Aussi incroyable que cela puisse paraître, une minuscule pousse d’un vert tendre tentait de se frayer un passage entre les deux rameaux chétifs du cotonéaster. Qu’en plein mois de décembre la plante ait trouvé la vigueur printanière de répandre sa sève vers de nouveaux horizons, aussi modestes soient-ils, récompensait Abel de sa fidélité au calendrier. Une tasse de café noir à la main, il risqua cette fois une vérification en direction du cadre de la photo. Il crut y découvrir de nouvelles formes, plus distinctes que les premières. Une nouvelle observation attentive généra une amère déception.
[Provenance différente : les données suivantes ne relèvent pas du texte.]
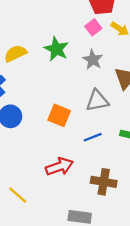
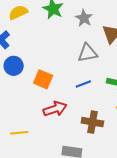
orange square: (59, 115) -> (43, 79), moved
yellow line: (18, 195) -> (19, 133), turned -48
Il avait voulu voir sa femme et sa fille, il avait voulu retrouver leurs sourires au pied du sapin. Le fond de velours gris aux vagues marbrures claires lui redonna le sens des réalités. C’est donc sans se bercer d’espoir inutile qu’il alla chercher son courrier. Il fit le tri des différents prospectus publicitaires, prit le journal et regagna la cuisine pour faire ses mots croisés. Il commença par une définition facile sur un mot de trois lettres et dans les cases correspondant à « ne donne pas droit à l’échange », il inscrivit le mot « ace ».
      
Filou attendit qu’il ait fini la grille pour manifester son envie de promenade matinale. Il appréciait les marches qui devenaient de plus en plus longues et qui lui faisaient découvrir des ruelles cachées où de nouvelles odeurs excitaient son flair de chasseur. L’une d’elles qui fleurait le parfum enivrant d’une bande de matous en goguette le ravissait à l’extrême. Aller s’aventurer sur leur territoire devenait pour le fox une nécessité urgente. Voyant qu’Abel traînait, il le rappela à ses devoirs de maître par des jappements de plus en plus exaspérés. Les manifestations d’impatience de Filou se doublèrent d’une imitation fort réussie de Myrtille. Abel leva les yeux au plafond en signe d’impuissance. Si les deux animaux faisaient front commun, il ne pouvait que se rendre à leur tyrannie.
    
« J’ai compris… Si vous m’autorisez encore un petit instant, souffrez en silence que je prenne connaissance des consignes du calendrier » gronda-t-il en haussant la voix.
      
Est-ce le ton employé ou le mot calendrier, mais les aboiements cessèrent simultanément. Un silence respectueux envahit la demeure.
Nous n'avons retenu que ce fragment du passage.